A parte lo sciamano, gli indiani sono disposti a riconoscere una particolare importanza all’età e ritengono che la maggiore memoria degli anziani conferisca loro una maggiore saggezza e rispettabilità. Ciò non toglie che, all’interno della tribù, il rapporto fra le famiglie sia di tipo paritario. Di norma, ogni famiglia è guidata dal membro più anziano e provvede per sé. Le decisioni più importanti e di interesse generale vengono prese dal Consiglio degli anziani. Se una tribù si sente minacciata può eleggere un capo, in base all’età e alle sue qualità, e gli affida il compito di rappresentarli e di guidarli, ma senza conferirgli alcun potere stabile, né tanto meno trasmissibile ereditariamente. Talvolta, di fronte ad un pericolo particolarmente grave, due o più tribù possono stringere un’alleanza ed eleggere un capo comune. La guerra fra tribù è frequente, ma non ha scopi di conquista, servendo solo a fare razzia di beni e a stabilire una gerarchia di prestigio fra i vari capi tribù. All’arrivo di Cristoforo Colombo il Continente americano è popolato da 75 milioni di “indiani”, 25 al Nord, 50 al Sud (ZINN 2007: 21).

11.1. Colombo
Mentre queste popolazioni conducono ignare la loro vita semplice, in Europa si respira tutt’altra aria. Dopo che i turchi hanno conquistato Costantinopoli, vistesi sbarrare le vie commerciali con l’Oriente, l’Europa comincia a guardare ad Occidente: potrebbe raggiungere le Indie (così viene chiamato l’estremo Oriente) via mare, attraversando l’oceano Atlantico oppure circumnavigando il Continente africano. Perché vogliono raggiungere le Indie? Perché ritengono che esse siano ricche di oro e di uomini da asservire ai propri interessi. In altri termini, gli europei vogliono arrivare alle Indie per arricchirsi a spese delle popolazioni indigene. Ed è questa la motivazione che spinge Colombo. In cambio, Ferdinando e Isabella gli promettono il 10 per cento dei profitti, la carica di governatore delle terre scoperte e la fama che lo avrebbe accompagnato nei secoli grazie ad un nuovo titolo appositamente creato per lui: ammiraglio del Mare Oceano (ZINN 2007: 10).

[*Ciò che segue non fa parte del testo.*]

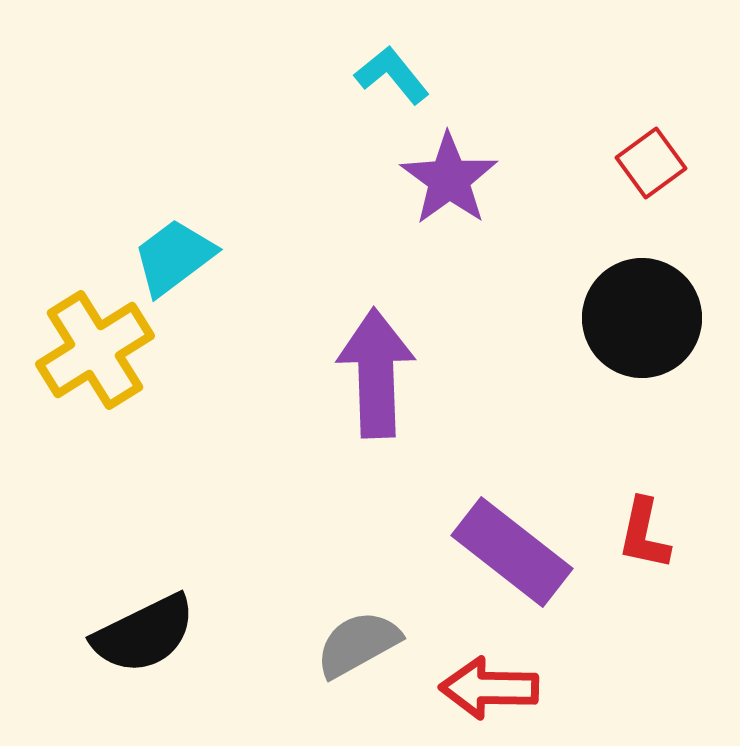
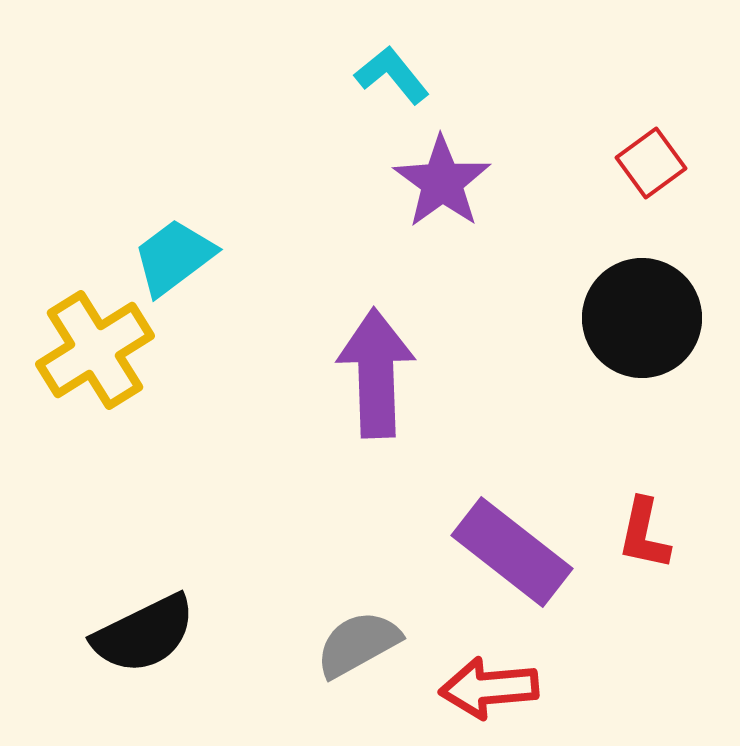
purple star: moved 7 px left, 3 px down
red arrow: rotated 6 degrees counterclockwise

Un giorno di ottobre del 1492 gli abitanti di un’isola delle Bahamas vedono avvicinarsi tre strane imbarcazioni. Sono le caravelle di Colombo, che, essendo convinto di essere arrivato nelle Indie, chiama “Indiani” quelle persone che gli vengono incontro a nuoto in atteggiamento amichevole e che, in realtà, sono gli “americani” arawak. Ne carica alcuni sulle caravelle, affinché gli indichino dove si trova l’oro che, è convinto, abbonda in quelle terre, e prosegue la navigazione, toccando le coste di Cuba e di Hispaniola, dove effettivamente trova tracce del prezioso metallo. Ormai è certo: quelle terre sono disseminate di miniere aurifere, che bisogna cercare con calma. Adesso bisogna far ritorno in patria per comunicare la notizia. Prima però costruisce un piccolo forte utilizzando il legname di una delle caravelle che si è incagliata, e vi lascia i 39 uomini dell’equipaggio con l’ordine di continuare a cercare e raccogliere l’oro.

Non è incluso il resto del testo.